Jumeaux Infos (n°10, avril 2001) : le magazine des parents de jumeaux, triplés, quadruplés et plus

 

Du Papa de triplés

François Nicolas

 

 

De la difficulté singulière d’être Papa de triplés, donnant du temps, de la parole et de son corps à la fois à trois louveteaux…

 

Vous êtes Papa. Vous passez du temps avec vos enfants, vous leur prêtez votre corps et vous échangez avec eux des paroles. Pas de Papa en effet qui vaille s’il n’accepte d’y dépenser un temps gratuit, non utilitaire et sans fonctions. Pas de Papa qui vaille qui n’offre à ses enfants une intimité corporelle leur permettant de s’amadouer la puissance d’un corps d’homme. Pas de Papa qui vaille qui ne parle avec ses enfants, non plus pour s’adresser à eux à sens unique (pour les gronder, les sermonner, les éduquer ou les instruire) mais pour échanger des mots et phrases, pour partager quelque expérience de la pensée s’élaborant au fil des mots, comme les enfants savent si bien le faire, commençant volontiers une phrase sans savoir comment elle se terminera, uniquement pour attirer l’attention et, une fois obtenu le droit de poursuivre, réfléchissant tout en parlant, via force répétitions et sinuosités, où conduire la phrase qu’ils ont commencée il y a longtemps déjà et dont ils se souviennent à peine des premiers mots…

 

Temps, corps et parole matérialisent ainsi ce que pour vous veut dire « être Papa ». Vous connaissez ce travail de Papa pour l’avoir mené avec vos précédents enfants, mais cette fois, c’est avec trois à la fois qu’il vous faut tenter de le faire.
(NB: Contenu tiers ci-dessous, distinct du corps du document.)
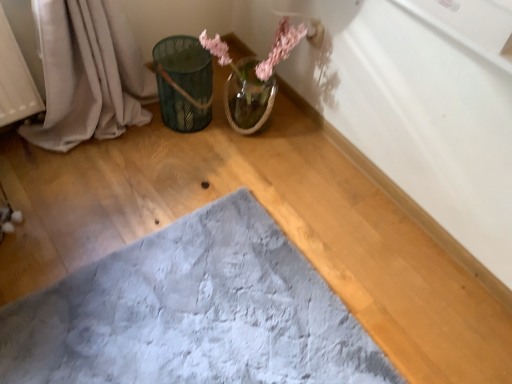 Question: Considering the relative positions of soft gray plush bath mat at center and translucent glass vase at upper center in the image provided, is soft gray plush bath mat at center to the left of translucent glass vase at upper center from the viewer's perspective?

Choices:
 (A) yes
 (B) no

Answer: (A)

Question: Is soft gray plush bath mat at center with translucent glass vase at upper center?

Choices:
 (A) no
 (B) yes

Answer: (A)

Question: From a real-world perspective, is soft gray plush bath mat at center below translucent glass vase at upper center?

Choices:
 (A) yes
 (B) no

Answer: (A)

Question: From a real-world perspective, is soft gray plush bath mat at center physically above translucent glass vase at upper center?

Choices:
 (A) yes
 (B) no

Answer: (B)

Question: Are soft gray plush bath mat at center and translucent glass vase at upper center located far from each other?

Choices:
 (A) yes
 (B) no

Answer: (B)

Question: In terms of size, does soft gray plush bath mat at center appear bigger or smaller than translucent glass vase at upper center?

Choices:
 (A) small
 (B) big

Answer: (A)

Question: In terms of width, does soft gray plush bath mat at center look wider or thinner when compared to translucent glass vase at upper center?

Choices:
 (A) wide
 (B) thin

Answer: (A)

Question: Does point (262, 241) appear closer or farther from the camera than point (279, 46)?

Choices:
 (A) farther
 (B) closer

Answer: (B)

Question: Considering their positions, is soft gray plush bath mat at center located in front of or behind translucent glass vase at upper center?

Choices:
 (A) behind
 (B) front

Answer: (B)

Question: From the image's perspective, is translucent glass vase at upper center positioned above or below green metallic bucket at upper left?

Choices:
 (A) above
 (B) below

Answer: (A)

Question: Is translucent glass vase at upper center to the left or to the right of green metallic bucket at upper left in the image?

Choices:
 (A) right
 (B) left

Answer: (A)

Question: From a real-world perspective, relative to green metallic bucket at upper left, is translucent glass vase at upper center vertically above or below?

Choices:
 (A) above
 (B) below

Answer: (A)

Question: Considering the positions of translucent glass vase at upper center and green metallic bucket at upper left in the image, is translucent glass vase at upper center bigger or smaller than green metallic bucket at upper left?

Choices:
 (A) big
 (B) small

Answer: (A)

Question: From their relative heights in the image, would you say green metallic bucket at upper left is taller or shorter than soft gray plush bath mat at center?

Choices:
 (A) short
 (B) tall

Answer: (B)

Question: Would you say green metallic bucket at upper left is to the left or to the right of soft gray plush bath mat at center in the picture?

Choices:
 (A) left
 (B) right

Answer: (A) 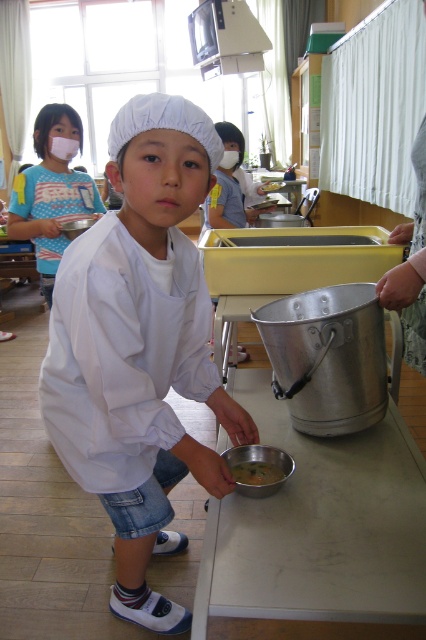 Question: Does white matte chef hat at center come in front of metallic silver bowl at lower center?

Choices:
 (A) yes
 (B) no

Answer: (A)

Question: Which object is farther from the camera taking this photo?

Choices:
 (A) metallic silver bowl at lower center
 (B) matte blue shirt at upper left
 (C) white matte chef hat at center

Answer: (A)

Question: Among these objects, which one is nearest to the camera?

Choices:
 (A) metallic silver bucket at right
 (B) metallic bowl at lower center
 (C) white matte chef hat at center

Answer: (C)

Question: Is metallic silver bucket at right thinner than yellow matte bowl at lower center?

Choices:
 (A) no
 (B) yes

Answer: (A)

Question: Which of the following is the closest to the observer?

Choices:
 (A) metallic bowl at lower center
 (B) metallic silver bucket at right
 (C) yellow matte bowl at lower center
 (D) white matte chef hat at center

Answer: (D)

Question: Can you confirm if white matte chef hat at center is positioned below metallic silver bowl at lower center?

Choices:
 (A) no
 (B) yes

Answer: (B) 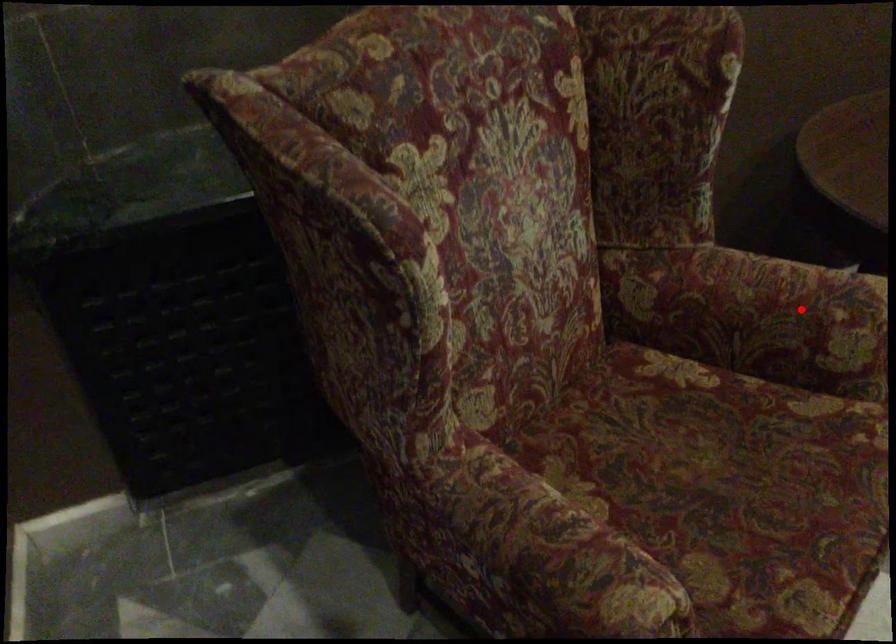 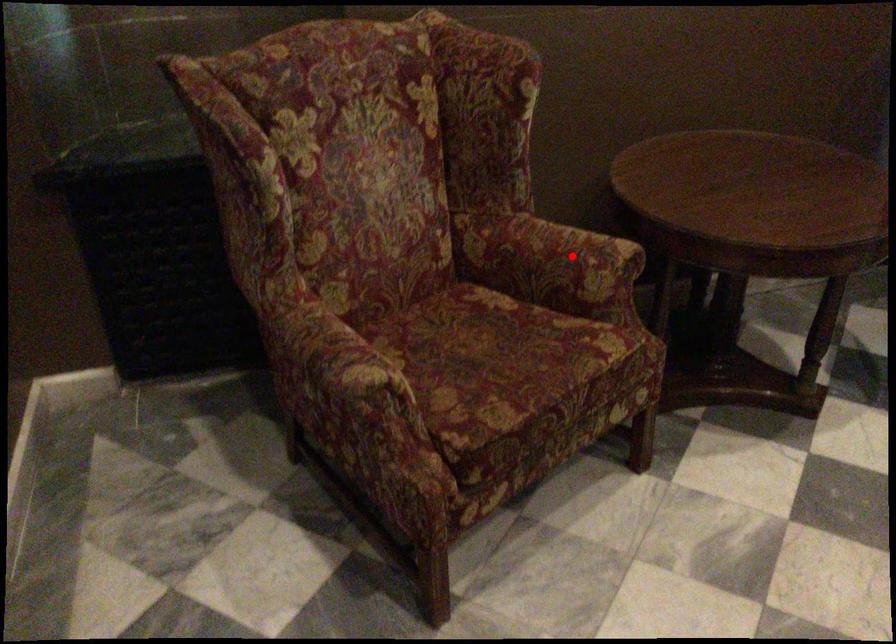 Based on the photo, I am providing you with two images of the same scene from different viewpoints. A red point is marked on the first image and another point is marked on the second image. Are the points marked in image1 and image2 representing the same 3D position?

Yes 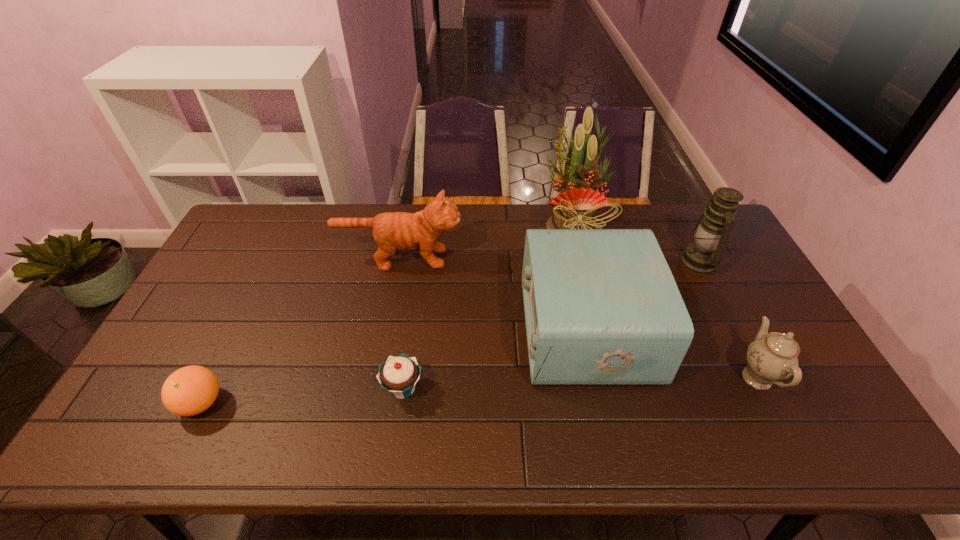 Locate an element on the screen. free space located on the front panel of the radio receiver is located at coordinates (458, 329).

What are the coordinates of `vacant region located 0.050m on the front panel of the radio receiver` in the screenshot? It's located at click(x=507, y=329).

Find the location of a particular element. The width and height of the screenshot is (960, 540). vacant space situated 0.240m on the front panel of the radio receiver is located at coordinates (441, 329).

You are a GUI agent. You are given a task and a screenshot of the screen. Output one action in this format:
    pyautogui.click(x=<x>, y=<y>)
    Task: Click on the free space located 0.290m on the spout of the chinaware
    
    Given the screenshot: What is the action you would take?
    click(625, 377)

You are a GUI agent. You are given a task and a screenshot of the screen. Output one action in this format:
    pyautogui.click(x=<x>, y=<y>)
    Task: Click on the vacant space located on the spout of the chinaware
    The image size is (960, 540).
    Given the screenshot: What is the action you would take?
    pyautogui.click(x=606, y=377)

Identify the location of free space located 0.140m on the spout of the chinaware. This screenshot has height=540, width=960. (683, 377).

Where is `vacant space located 0.160m on the right of the leftmost object`? This screenshot has height=540, width=960. vacant space located 0.160m on the right of the leftmost object is located at coordinates point(289,403).

The image size is (960, 540). In order to click on free space located on the back of the cupcake in this screenshot , I will do `click(418, 279)`.

Locate an element on the screen. flower arrangement that is at the far edge is located at coordinates (577, 204).

The width and height of the screenshot is (960, 540). Find the location of `oil lamp that is at the far edge`. oil lamp that is at the far edge is located at coordinates (710, 235). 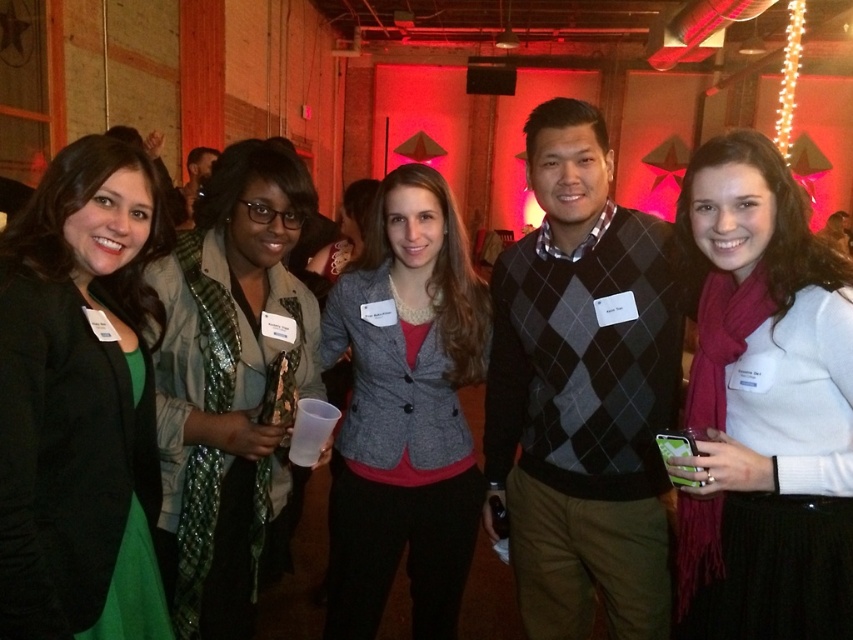 You are a photographer at the event and need to take a photo of the green matte blazer at left without the camera appearing in the frame. Given their distance apart, is this possible?

The green matte blazer at left and camera are 3.46 feet apart from each other, so yes, the photographer can position themselves to capture the blazer without the camera appearing in the frame since they are sufficiently distant.

You are standing in the middle of the room and want to move towards the two points marked in the image. Which point, point (567, 236) or point (120, 529), will you reach first?

Point (567, 236) is further to the viewer than point (120, 529), so you will reach point (567, 236) first. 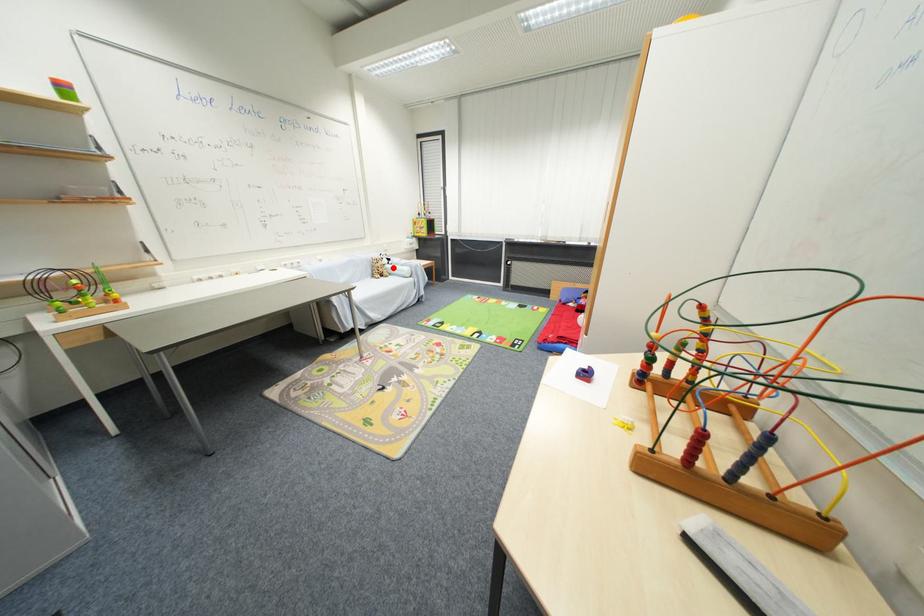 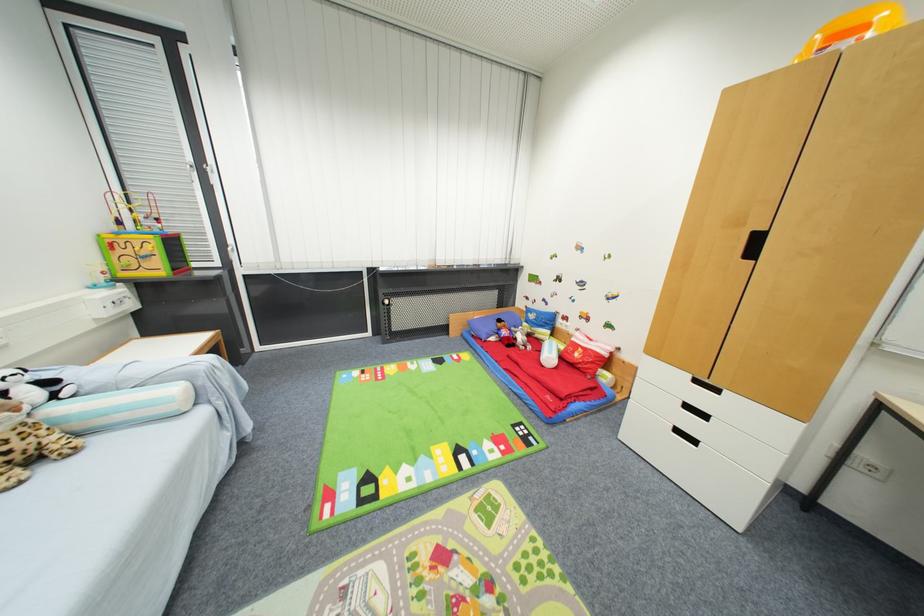 Locate, in the second image, the point that corresponds to the highlighted location in the first image.

(64, 411) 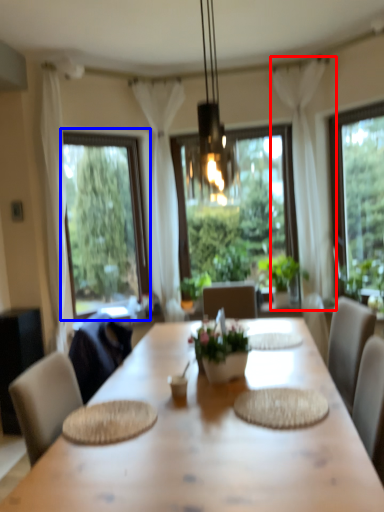 Question: Which object is further to the camera taking this photo, curtain (highlighted by a red box) or window (highlighted by a blue box)?

Choices:
 (A) curtain
 (B) window

Answer: (B) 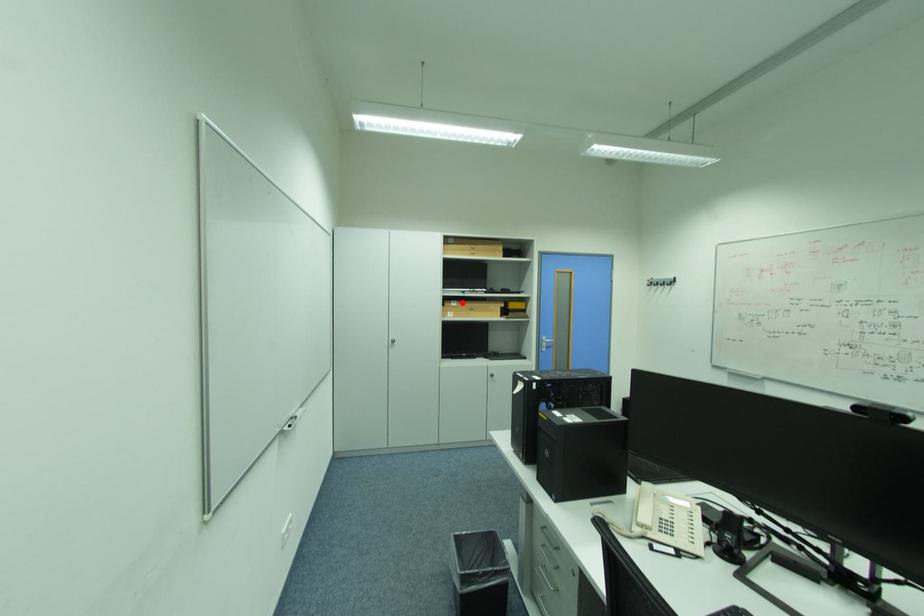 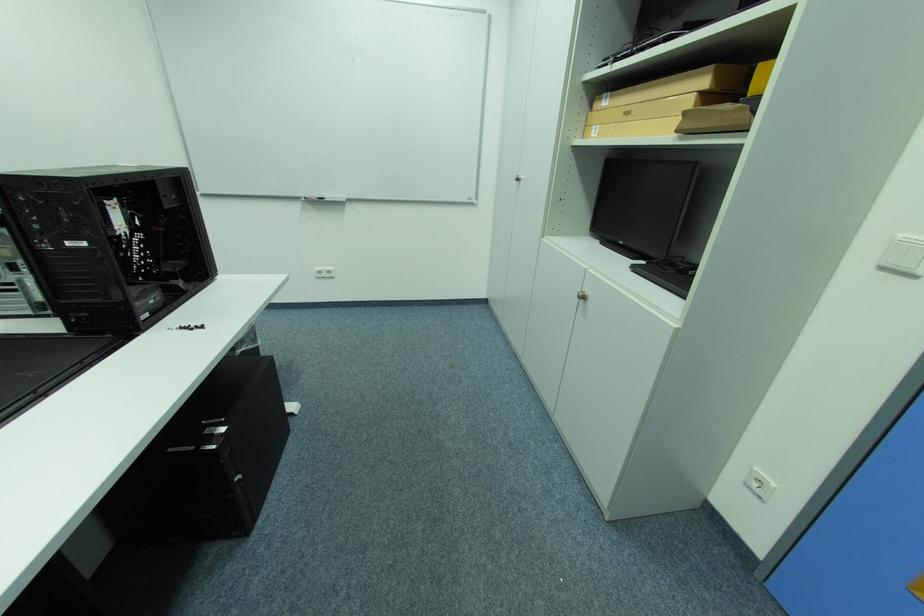 In the second image, find the point that corresponds to the highlighted location in the first image.

(614, 98)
Et là, vous devez bien vite déchanter.

 

• Passer du temps avec eux ? Cela prend aussitôt le tour de tâches domestiques (ranger la chambre, assurer l’ordre, faire circuler les jeux, conduire au pot, alimenter la meute en combustible liquide et solide…). Bref, il vous apparaît difficile de partager avec eux un temps « inutile » : tout moment est accaparé par la nécessité de faire fonctionner la collectivité. Vous êtes convoqué comme animateur, maître d’école ou gendarme, et le Papa que vous vouliez être reste confiné à l’antichambre.

• Les moments d’intimité corporelle vous sont également barrés : comment en laisser un venir dans votre lit sans qu’aussitôt les deux autres ne se précipitent réclamant leur dû et raturant toute perspective d’intimité (à quatre dans un lit, pas de calme possible, la chamaillerie l’emporte). Si vous vous allongez sur le tapis de leur chambre, pour un qui vient tendrement s’étendre contre votre flanc, en voilà un second qui se précipite pour occuper l’autre côté ; reste le troisième qui ne peut que se coucher sur vous, détruisant la symétrie et attirant les deux autres vers sa place, et voilà la tourmente réengagée…

• Quand à parler avec trois enfants à la fois, ce n’est guère possible qu’en instaurant un tour de parole draconien qui réintroduit le spectre de la file indienne : vos trois d’être ainsi transformés en candidats rivaux de votre attention, formulant des cahiers de doléances plutôt que parlant librement, et vous de vous croire devant FR3 en train de subir une campagne électorale. Comment pourriez-vous parler personnellement à l’un quand les deux autres comparent aussitôt ce qui lui est dit à ce qui est dit aux deux autres, supputant les différences possibles entre les propos, jaugeant vos paroles comme un maquignon compare l’offre qui lui est faite à celle qu’il sait avoir été faite à ses compères ?

 

Et vous Papa désintéressé, interlocuteur gratuit, homme gracieusement dépensier de votre temps, de votre parole et de votre corps, vous voilà sommé de rétablir la loi du compte, de la série, de la répartition équitable, du calcul au plus juste. Impossible pour vous de déployer une intimité de parole et de corps avec vos trois à la fois : l’intimité exige le deux, et là, vous êtes aussitôt quatre.

 

Seule solution pour rester Papa : en mettre deux le temps d’un week-end chez les grands-mères et n’en garder qu’un pour pouvoir ainsi devenir successivement le Papa de Louis, le Papa de Marc, le Papa d’Inès.

Et il vous faut ainsi en rabattre sur l’idée d’être Papa à la fois de Louis, Marc et Inès.